姜小白穩住心神,一劍掠起,將騎兵連人帶馬斬成兩段。

下一刻鐵蹄聲再響,又是三名騎兵勇往直前,朝著姜小白衝鋒而來。

姜小白處變不驚,長劍左右劃出銀色軌跡,接連將騎兵斬於馬下。而後是急促的腳步聲響起,步兵士卒手握長戈,向他劈斬而來。

姜小白毫無退意,迎著撲殺而來的士卒,步法靈逸,手中長劍如與自己融為一體,每一劍落下,便有一名士卒倒下,那白衣便向前挪步兩寸。

詩仙有雲,十步殺一人,千里不留行。

這一系白袍一步殺十人,大有一種以力破巧、一力降十會之意,有一種任你千軍萬馬,我一人盡屠之的無敵氣勢!

琴音過半,他與姜陵之間僅剩兩步之遙。

姜小白微眯的雙眼中精光一閃,就要突進,卻下一刻眸生異色,止步不前。

紅衣姜陵腳下升起藤蔓,架成一座三米箭樓,他站在樓上,透著淡紅色的眸子漠然盯著姜小白,手掌化成一片殘影,急速撥動琴弦,琴音急促無比的響起。

這一刻它不再是手掌撥動琴弦的聲音,而是弓箭離弦的聲音,無數的羽箭破空而來的聲音。

漫天箭雨從空而落!

姜小白深吸一口氣,緊握手中長劍,對著鋪天蓋地落下的箭雨舞動起來。

那把劍畫出一片銀色殘影,如同綻放了一朵銀光組成的花朵,精準地擊落了每一支朝他射來的箭。

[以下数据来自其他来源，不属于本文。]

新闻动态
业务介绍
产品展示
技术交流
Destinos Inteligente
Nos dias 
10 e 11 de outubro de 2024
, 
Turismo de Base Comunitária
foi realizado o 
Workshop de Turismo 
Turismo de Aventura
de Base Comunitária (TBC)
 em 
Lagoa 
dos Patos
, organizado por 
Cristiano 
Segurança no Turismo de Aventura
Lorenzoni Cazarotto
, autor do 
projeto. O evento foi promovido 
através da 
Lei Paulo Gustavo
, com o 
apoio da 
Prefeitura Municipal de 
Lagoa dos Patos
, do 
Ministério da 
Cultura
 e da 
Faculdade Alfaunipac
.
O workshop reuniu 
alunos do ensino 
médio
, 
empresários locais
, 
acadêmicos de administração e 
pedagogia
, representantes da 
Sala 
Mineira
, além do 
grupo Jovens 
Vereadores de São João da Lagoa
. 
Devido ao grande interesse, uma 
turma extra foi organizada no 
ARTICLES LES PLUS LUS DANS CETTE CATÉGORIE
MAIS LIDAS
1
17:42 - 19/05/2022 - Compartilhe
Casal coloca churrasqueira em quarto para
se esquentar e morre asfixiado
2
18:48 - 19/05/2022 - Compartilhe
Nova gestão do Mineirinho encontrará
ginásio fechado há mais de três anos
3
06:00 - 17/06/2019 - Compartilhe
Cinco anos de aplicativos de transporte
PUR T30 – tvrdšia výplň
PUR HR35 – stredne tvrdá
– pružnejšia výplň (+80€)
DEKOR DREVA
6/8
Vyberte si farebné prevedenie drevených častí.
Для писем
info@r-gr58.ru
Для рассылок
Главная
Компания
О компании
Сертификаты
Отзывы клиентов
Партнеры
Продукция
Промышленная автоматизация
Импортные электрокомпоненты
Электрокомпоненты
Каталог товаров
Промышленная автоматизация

兩人戰鬥至此,引得無論席九普雷特還是齊泓奕都不由微微側目。

「小兄弟果然可靠啊。」席九瞥了一眼姜陵而後嘀咕了一句,而後她以寒冰覆蓋住自己肩頭那見骨的刀傷,又自語道:「這一身紅衣還真的帥啊。」

普雷特也扭頭匆匆看了一眼,詫異道:「這是什麼buff技能?」

「看到沒,我小兄弟鬼上身了,你們死定了!」席九不忘裝腔作勢地喝了一聲,只是台詞太糟糕,起不到什麼恐嚇效果。

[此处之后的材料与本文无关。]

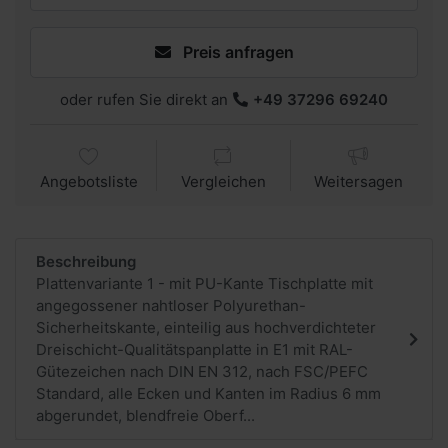
Preis anfragen
oder rufen Sie direkt an
+49 37296 69240
Angebotsliste
Vergleichen
Weitersagen
Beschreibung
Plattenvariante 1 - mit PU-Kante Tischplatte mit
angegossener nahtloser Polyurethan-
Sicherheitskante, einteilig aus hochverdichteter
Dreischicht-Qualitätspanplatte in E1 mit RAL-
Gütezeichen nach DIN EN 312, nach FSC/PEFC
Standard, alle Ecken und Kanten im Radius 6 mm
abgerundet, blendfreie Oberf...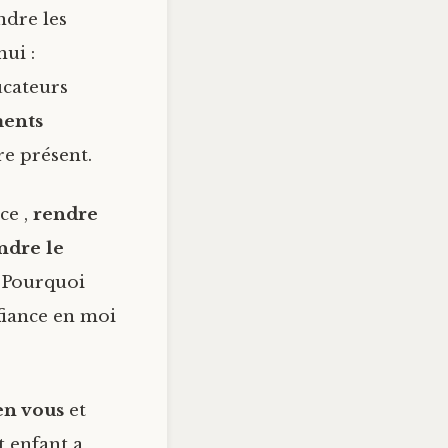
ndre les
ui :
ucateurs
ments
e présent.
ce ,
rendre
ndre le
? Pourquoi
fiance en moi
en vous
et
t enfant a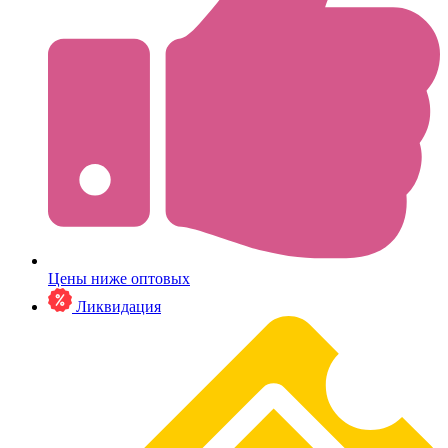
Цены ниже оптовых
Ликвидация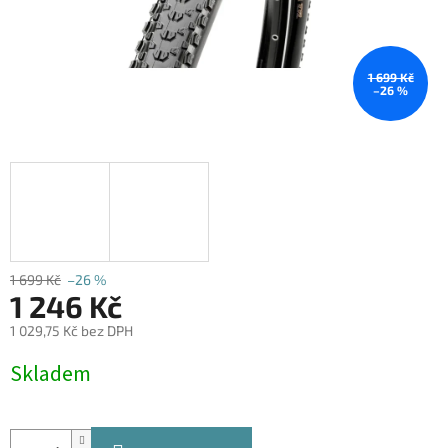
1 699 Kč
–26 %
1 699 Kč
–26 %
1 246 Kč
1 029,75 Kč bez DPH
Měrná
Skladem
cena: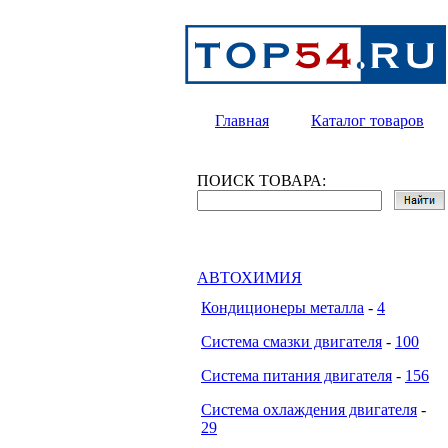
Главная
Каталог товаров
ПОИСК ТОВАРА:
АВТОХИМИЯ
Кондиционеры металла
-
4
Система смазки двигателя
-
100
Система питания двигателя
-
156
Система охлаждения двигателя
-
29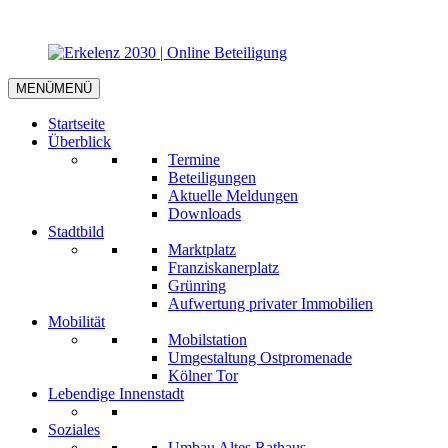
MENÜ
MENÜ
Startseite
Überblick
Termine
Beteiligungen
Aktuelle Meldungen
Downloads
Stadtbild
Marktplatz
Franziskanerplatz
Grünring
Aufwertung privater Immobilien
Mobilität
Mobilstation
Umgestaltung Ostpromenade
Kölner Tor
Lebendige Innenstadt
Soziales
Umbau Altes Rathaus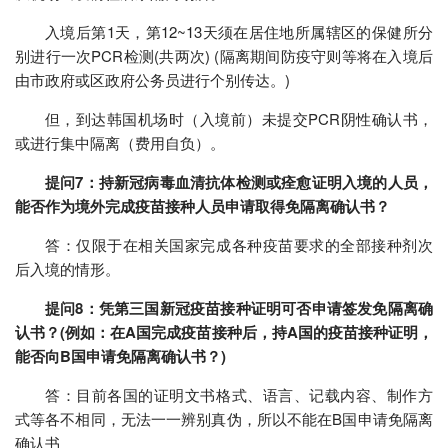
入境后第1天，第12~13天须在居住地所属辖区的保健所分
别进行一次PCR检测(共两次) (隔离期间防疫守则等将在入境后
由市政府或区政府公务员进行个别传达。)
但，到达韩国机场时（入境前）未提交PCR阴性确认书，
或进行集中隔离（费用自负）。
提问7：持新冠病毒血清抗体检测或痊愈证明入境的人员，
能否作为境外完成疫苗接种人员申请取得免隔离确认书？
答：仅限于在相关国家完成各种疫苗要求的全部接种剂次
后入境的情形。
提问8：凭第三国新冠疫苗接种证明可否申请签发免隔离确
认书？(例如：在A国完成疫苗接种后，持A国的疫苗接种证明，
能否向B国申请免隔离确认书？)
答：目前各国的证明文书格式、语言、记载内容、制作方
式等各不相同，无法一一辨别真伪，所以不能在B国申请免隔离
确认书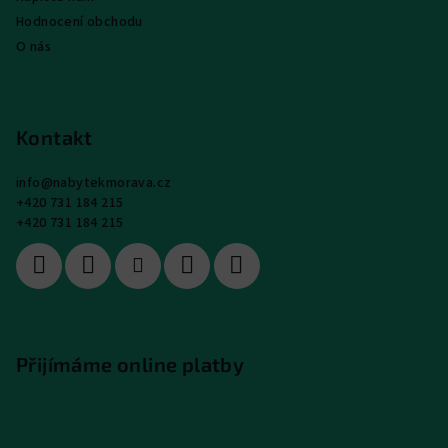
Hodnocení obchodu
O nás
Kontakt
info
@
nabytekmorava.cz
+420 731 184 215
+420 731 184 215
Přijímáme online platby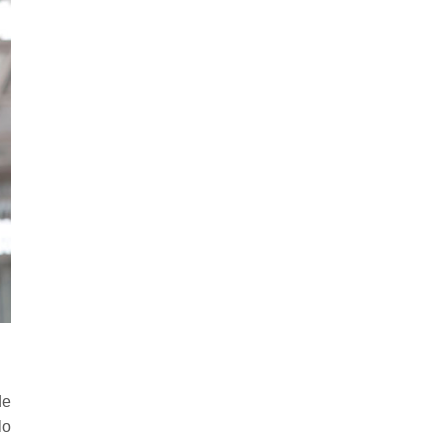
de
lo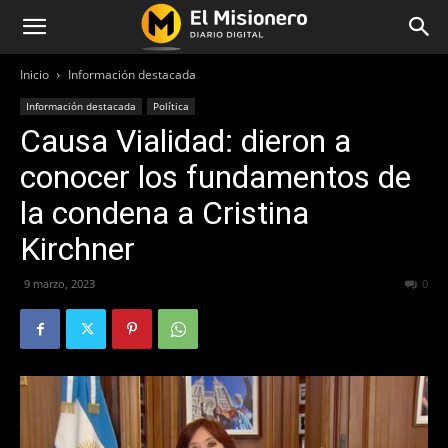
Inicio
Información destacada
Información destacada
Política
Causa Vialidad: dieron a
conocer los fundamentos de
la condena a Cristina
Kirchner
9 marzo, 2023
194
0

普雷特用刀柄重重錘了一下自己胸口,那裡有著一處傷口,雖然很淺,但這一下還是引起一陣疼痛。他之所以這麼做,是因為剛剛那寒冰劍刺中自己胸口,雖說憑藉衣服的不俗防禦力以及自己及時的調整身形,使得這一劍只是在他胸膛割開了一個小口子,但這劍卻在劍傷處覆蓋了一層冰霜,而且還在慢慢擴散,似乎想要凍住自己的上半身。

他以劍柄一錘,將冰塊砸碎,而後輕啐一口,冷笑道:「要不你也鬼上身一下給我看看。」

言罷,普雷特再次沖了上去,這一刻他心緒已經不像最開始那般堅定信念,因為不但他沒能如自己期望那般快速擊斃這女法師,此時那姜陵突然爆發出如此強悍的戰鬥力,普雷特甚至覺得姜小白也有了落敗的跡象。

他心有些慌亂,所以越發急切想要將眼前女子砍成兩段。

「天行者果然遠非常人能比,如此血腥殺伐之音,如此凌厲懾人之劍,恐怕在我天變中境之時也無法抵擋。」齊泓奕以餘光瞥了一眼姜陵與姜小白的戰鬥,不由心生驚異。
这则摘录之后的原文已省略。